Across the material below, say how many lines contain the string "копирования", and add no other words.

DATA LISTING:

-=-=-

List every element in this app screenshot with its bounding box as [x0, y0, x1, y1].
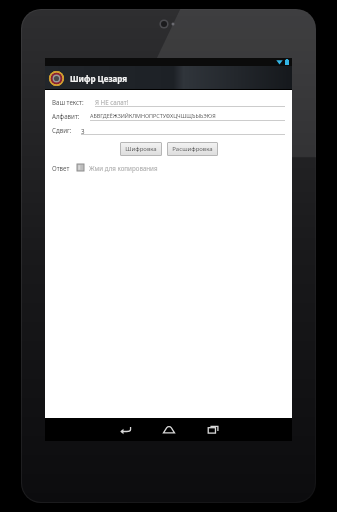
- staticText: Я НЕ салат!: [95, 98, 129, 106]
- staticText: 3: [81, 127, 85, 135]
- staticText: Жми для копирования: [89, 164, 158, 172]
- button[interactable]: Жми для копирования: [76, 163, 85, 172]
- button[interactable]: Recent apps: [196, 418, 230, 441]
- staticText: АБВГДЕЁЖЗИЙКЛМНОПРСТУФХЦЧШЩЪЫЬЭЮЯ: [90, 112, 216, 119]
- button[interactable]: Home: [152, 418, 186, 441]
- button[interactable]: АБВГДЕЁЖЗИЙКЛМНОПРСТУФХЦЧШЩЪЫЬЭЮЯ: [90, 111, 285, 121]
- button[interactable]: Back: [108, 418, 142, 441]
- staticText: Ответ: [52, 164, 70, 172]
- staticText: Сдвиг:: [52, 126, 72, 134]
- staticText: Шифр Цезаря: [70, 73, 128, 84]
- button[interactable]: Расшифровка: [167, 142, 218, 156]
- staticText: Ваш текст:: [52, 98, 84, 106]
- button[interactable]: 3: [81, 125, 285, 135]
- staticText: Алфавит:: [52, 112, 80, 120]
- staticText: Шифровка: [125, 145, 157, 153]
- button[interactable]: Шифровка: [120, 142, 162, 156]
- button[interactable]: Я НЕ салат!: [95, 97, 285, 107]
- staticText: Расшифровка: [172, 145, 213, 153]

-=-=-

OUTPUT: 2